■ Prompt
The entries are to be returned exactly, with images left out.

■ Dataset extract
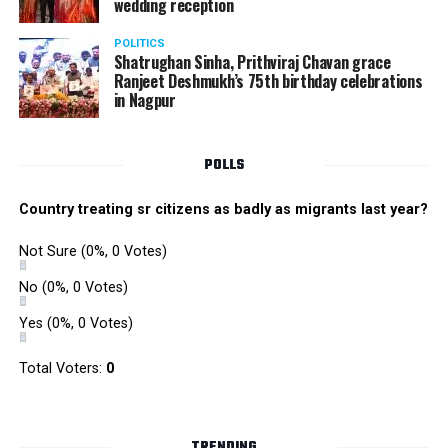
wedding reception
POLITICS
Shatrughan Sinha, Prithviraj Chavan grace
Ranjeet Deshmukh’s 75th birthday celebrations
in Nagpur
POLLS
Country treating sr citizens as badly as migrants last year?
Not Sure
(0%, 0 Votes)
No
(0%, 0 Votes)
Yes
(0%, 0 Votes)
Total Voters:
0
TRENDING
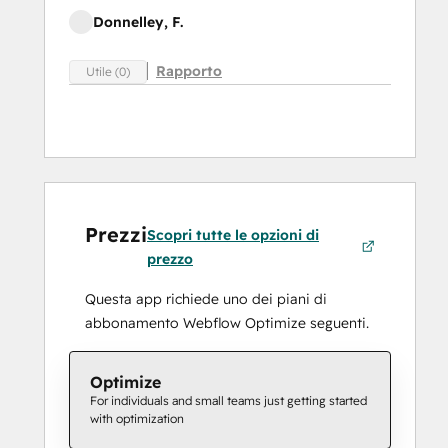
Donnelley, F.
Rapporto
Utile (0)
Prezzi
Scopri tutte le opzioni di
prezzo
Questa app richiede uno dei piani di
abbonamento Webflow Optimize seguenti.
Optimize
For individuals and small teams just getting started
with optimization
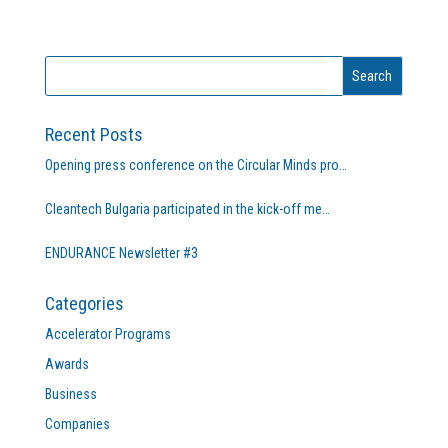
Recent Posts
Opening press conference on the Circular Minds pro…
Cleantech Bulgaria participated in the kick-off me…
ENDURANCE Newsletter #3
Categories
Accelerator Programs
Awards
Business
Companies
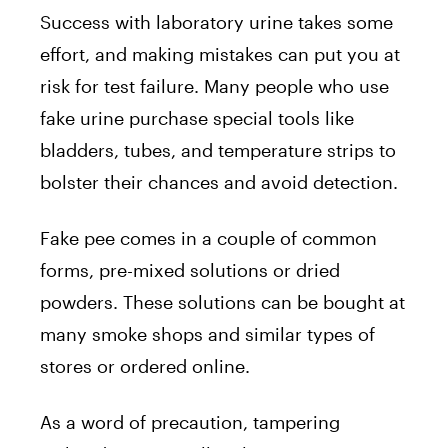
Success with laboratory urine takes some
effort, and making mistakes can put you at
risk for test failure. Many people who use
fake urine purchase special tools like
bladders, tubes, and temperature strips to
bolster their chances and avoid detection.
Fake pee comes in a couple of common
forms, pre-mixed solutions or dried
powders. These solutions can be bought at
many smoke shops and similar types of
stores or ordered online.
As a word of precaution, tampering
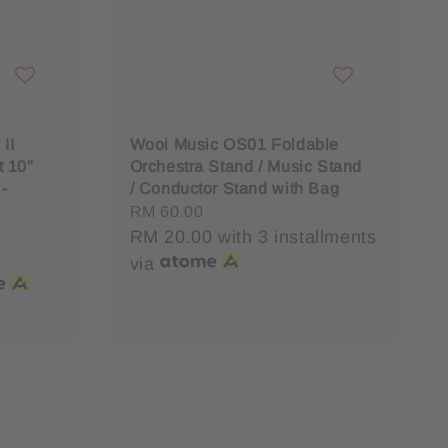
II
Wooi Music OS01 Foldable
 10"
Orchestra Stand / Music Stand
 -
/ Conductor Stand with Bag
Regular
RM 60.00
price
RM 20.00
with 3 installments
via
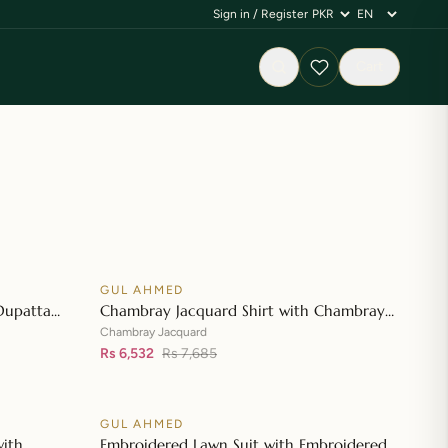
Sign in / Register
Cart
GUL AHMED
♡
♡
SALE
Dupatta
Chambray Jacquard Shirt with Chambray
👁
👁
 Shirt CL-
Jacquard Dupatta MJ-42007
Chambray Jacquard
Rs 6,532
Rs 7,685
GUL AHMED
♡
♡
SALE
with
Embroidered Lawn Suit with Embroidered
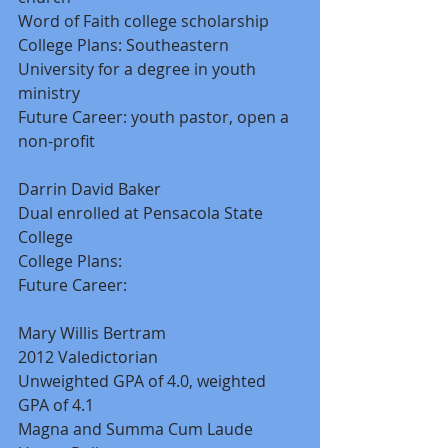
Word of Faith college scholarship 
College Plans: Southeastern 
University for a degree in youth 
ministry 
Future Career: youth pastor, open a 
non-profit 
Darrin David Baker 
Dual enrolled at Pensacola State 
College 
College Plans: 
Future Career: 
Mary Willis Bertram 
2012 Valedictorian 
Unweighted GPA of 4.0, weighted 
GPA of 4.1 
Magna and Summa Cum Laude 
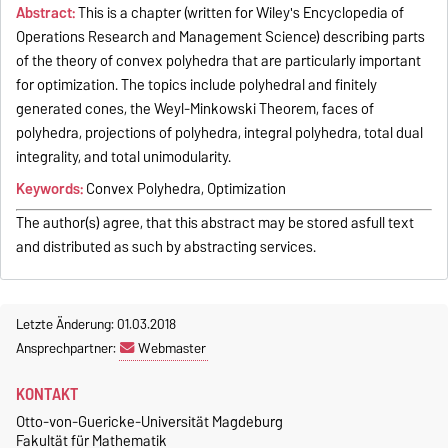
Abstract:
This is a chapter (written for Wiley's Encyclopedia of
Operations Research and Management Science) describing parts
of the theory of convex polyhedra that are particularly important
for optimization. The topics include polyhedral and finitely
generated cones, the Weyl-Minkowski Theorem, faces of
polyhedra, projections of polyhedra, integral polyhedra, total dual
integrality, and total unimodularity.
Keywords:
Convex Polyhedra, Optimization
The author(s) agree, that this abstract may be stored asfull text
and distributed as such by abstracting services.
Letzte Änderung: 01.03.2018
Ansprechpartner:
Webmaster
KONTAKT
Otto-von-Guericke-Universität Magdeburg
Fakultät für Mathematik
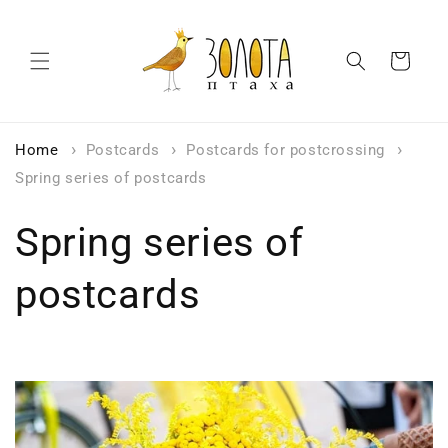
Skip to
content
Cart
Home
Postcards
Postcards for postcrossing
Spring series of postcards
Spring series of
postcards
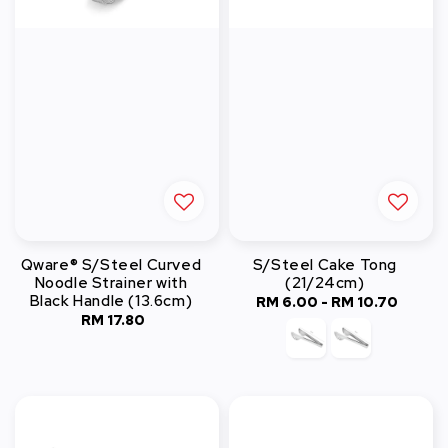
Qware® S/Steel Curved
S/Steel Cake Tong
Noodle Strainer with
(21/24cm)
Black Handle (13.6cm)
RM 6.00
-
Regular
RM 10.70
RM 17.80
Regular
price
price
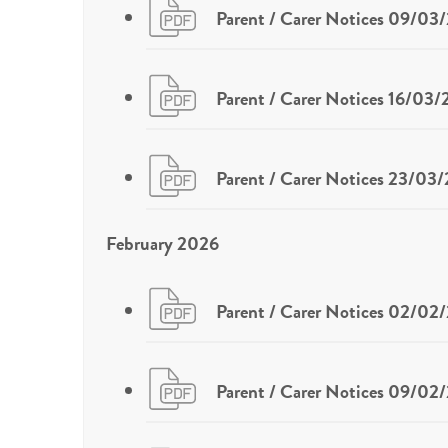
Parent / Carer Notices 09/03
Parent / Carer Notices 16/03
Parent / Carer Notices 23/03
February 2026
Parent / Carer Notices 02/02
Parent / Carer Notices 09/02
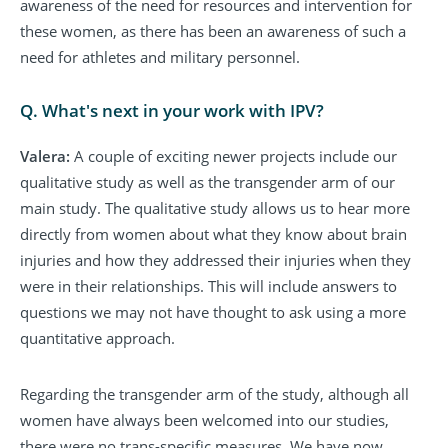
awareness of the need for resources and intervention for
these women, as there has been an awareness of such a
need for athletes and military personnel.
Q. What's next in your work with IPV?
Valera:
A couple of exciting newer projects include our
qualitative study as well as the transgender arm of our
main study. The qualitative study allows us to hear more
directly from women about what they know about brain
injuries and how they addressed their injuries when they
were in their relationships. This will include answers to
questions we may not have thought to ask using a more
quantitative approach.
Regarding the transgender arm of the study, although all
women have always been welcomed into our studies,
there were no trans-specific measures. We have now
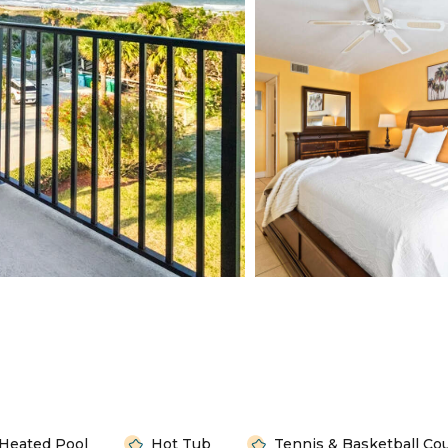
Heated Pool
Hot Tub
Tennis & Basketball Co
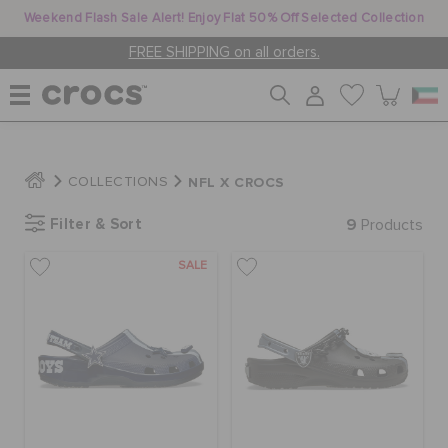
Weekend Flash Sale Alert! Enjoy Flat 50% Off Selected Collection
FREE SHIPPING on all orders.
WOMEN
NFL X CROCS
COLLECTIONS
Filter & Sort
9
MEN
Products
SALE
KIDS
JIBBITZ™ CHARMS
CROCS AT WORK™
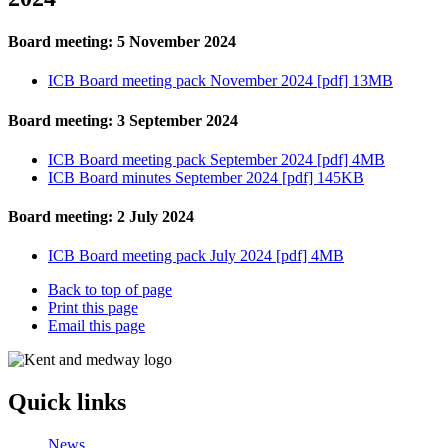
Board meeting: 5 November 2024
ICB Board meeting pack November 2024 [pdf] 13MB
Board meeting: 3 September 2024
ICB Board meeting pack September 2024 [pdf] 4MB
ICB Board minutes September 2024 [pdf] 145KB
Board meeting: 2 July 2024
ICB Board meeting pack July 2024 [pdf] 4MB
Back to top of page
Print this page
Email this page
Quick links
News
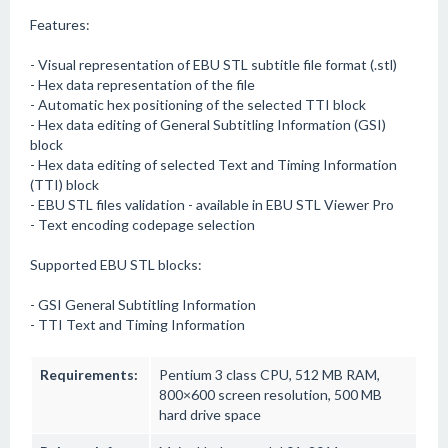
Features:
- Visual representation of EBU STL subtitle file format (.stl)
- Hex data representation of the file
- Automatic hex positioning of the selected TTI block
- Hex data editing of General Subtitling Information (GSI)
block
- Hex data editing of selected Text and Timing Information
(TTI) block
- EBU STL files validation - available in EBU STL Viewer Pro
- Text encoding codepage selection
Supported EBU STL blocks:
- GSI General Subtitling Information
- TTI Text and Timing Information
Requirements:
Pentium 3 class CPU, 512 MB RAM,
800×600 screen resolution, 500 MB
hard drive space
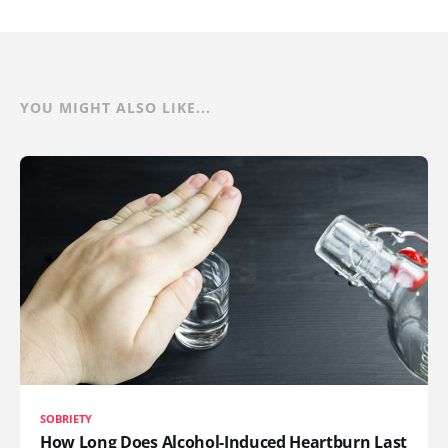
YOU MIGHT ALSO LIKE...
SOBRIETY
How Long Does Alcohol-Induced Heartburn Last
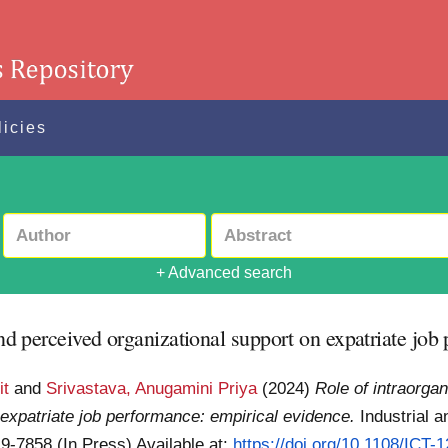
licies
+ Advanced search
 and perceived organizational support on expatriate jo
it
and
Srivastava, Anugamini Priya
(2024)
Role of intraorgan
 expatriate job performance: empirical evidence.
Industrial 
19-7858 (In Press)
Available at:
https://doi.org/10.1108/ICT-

■ Result of the task
wedding reception
POLITICS
Shatrughan Sinha, Prithviraj Chavan grace
Ranjeet Deshmukh’s 75th birthday celebrations
in Nagpur
POLLS
Country treating sr citizens as badly as migrants last year?
Not Sure
(0%, 0 Votes)
No
(0%, 0 Votes)
Yes
(0%, 0 Votes)
Total Voters:
0
TRENDING
Donnelley, F.
Rapporto
Utile (0)
Prezzi
Scopri tutte le opzioni di
prezzo
Questa app richiede uno dei piani di
abbonamento Webflow Optimize seguenti.
Optimize
For individuals and small teams just getting started
with optimization
Recent Posts
Opening press conference on the Circular Minds pro…
Cleantech Bulgaria participated in the kick-off me…
ENDURANCE Newsletter #3
Categories
Accelerator Programs
Awards
Business
Companies
Success with laboratory urine takes some
effort, and making mistakes can put you at
risk for test failure. Many people who use
fake urine purchase special tools like
bladders, tubes, and temperature strips to
bolster their chances and avoid detection.
Fake pee comes in a couple of common
forms, pre-mixed solutions or dried
powders. These solutions can be bought at
many smoke shops and similar types of
stores or ordered online.
As a word of precaution, tampering
II
Wooi Music OS01 Foldable
 10"
Orchestra Stand / Music Stand
 -
/ Conductor Stand with Bag
Regular
RM 60.00
price
RM 20.00
with 3 installments
via
Sign in / Register
Cart
GUL AHMED
♡
♡
SALE
Dupatta
Chambray Jacquard Shirt with Chambray
👁
👁
 Shirt CL-
Jacquard Dupatta MJ-42007
Chambray Jacquard
Rs 6,532
Rs 7,685
GUL AHMED
♡
♡
SALE
with
Embroidered Lawn Suit with Embroidered
Word of Faith college scholarship 
College Plans: Southeastern 
University for a degree in youth 
ministry 
Future Career: youth pastor, open a 
non-profit 
Darrin David Baker 
Dual enrolled at Pensacola State 
College 
College Plans: 
Future Career: 
Mary Willis Bertram 
2012 Valedictorian 
Unweighted GPA of 4.0, weighted 
GPA of 4.1 
Magna and Summa Cum Laude 
Abstract:
This is a chapter (written for Wiley's Encyclopedia of
Operations Research and Management Science) describing parts
of the theory of convex polyhedra that are particularly important
for optimization. The topics include polyhedral and finitely
generated cones, the Weyl-Minkowski Theorem, faces of
polyhedra, projections of polyhedra, integral polyhedra, total dual
integrality, and total unimodularity.
Keywords:
Convex Polyhedra, Optimization
The author(s) agree, that this abstract may be stored asfull text
and distributed as such by abstracting services.
Letzte Änderung: 01.03.2018
Ansprechpartner:
Webmaster
KONTAKT
Otto-von-Guericke-Universität Magdeburg
Fakultät für Mathematik
Skip to
content
Cart
Home
Postcards
Postcards for postcrossing
Spring series of postcards
Spring series of
postcards
Qware® S/Steel Curved
S/Steel Cake Tong
Noodle Strainer with
(21/24cm)
Black Handle (13.6cm)
RM 6.00
-
Regular
RM 10.70
RM 17.80
Regular
price
price
Parent / Carer Notices 09/03
Parent / Carer Notices 16/03
Parent / Carer Notices 23/03
February 2026
Parent / Carer Notices 02/02
Parent / Carer Notices 09/02
awareness of the need for resources and intervention for
these women, as there has been an awareness of such a
need for athletes and military personnel.
Q. What's next in your work with IPV?
Valera:
A couple of exciting newer projects include our
qualitative study as well as the transgender arm of our
main study. The qualitative study allows us to hear more
directly from women about what they know about brain
injuries and how they addressed their injuries when they
were in their relationships. This will include answers to
questions we may not have thought to ask using a more
quantitative approach.
Regarding the transgender arm of the study, although all
women have always been welcomed into our studies,
there were no trans-specific measures. We have now
Heated Pool
Hot Tub
Tennis & Basketball Co
Weekend Flash Sale Alert! Enjoy Flat 50% Off Selected Collection
FREE SHIPPING on all orders.
WOMEN
NFL X CROCS
COLLECTIONS
Filter & Sort
9
MEN
Products
SALE
KIDS
JIBBITZ™ CHARMS
CROCS AT WORK™
Board meeting: 5 November 2024
ICB Board meeting pack November 2024 [pdf] 13MB
Board meeting: 3 September 2024
ICB Board meeting pack September 2024 [pdf] 4MB
ICB Board minutes September 2024 [pdf] 145KB
Board meeting: 2 July 2024
ICB Board meeting pack July 2024 [pdf] 4MB
Back to top of page
Print this page
Email this page
Quick links
News
Features:
- Visual representation of EBU STL subtitle file format (.stl)
- Hex data representation of the file
- Automatic hex positioning of the selected TTI block
- Hex data editing of General Subtitling Information (GSI)
block
- Hex data editing of selected Text and Timing Information
(TTI) block
- EBU STL files validation - available in EBU STL Viewer Pro
- Text encoding codepage selection
Supported EBU STL blocks:
- GSI General Subtitling Information
- TTI Text and Timing Information
Requirements:
Pentium 3 class CPU, 512 MB RAM,
800×600 screen resolution, 500 MB
hard drive space
YOU MIGHT ALSO LIKE...
SOBRIETY
How Long Does Alcohol-Induced Heartburn Last
licies
+ Advanced search
 and perceived organizational support on expatriate jo
it
and
Srivastava, Anugamini Priya
(2024)
Role of intraorgan
 expatriate job performance: empirical evidence.
Industrial 
19-7858 (In Press)
Available at:
https://doi.org/10.1108/ICT-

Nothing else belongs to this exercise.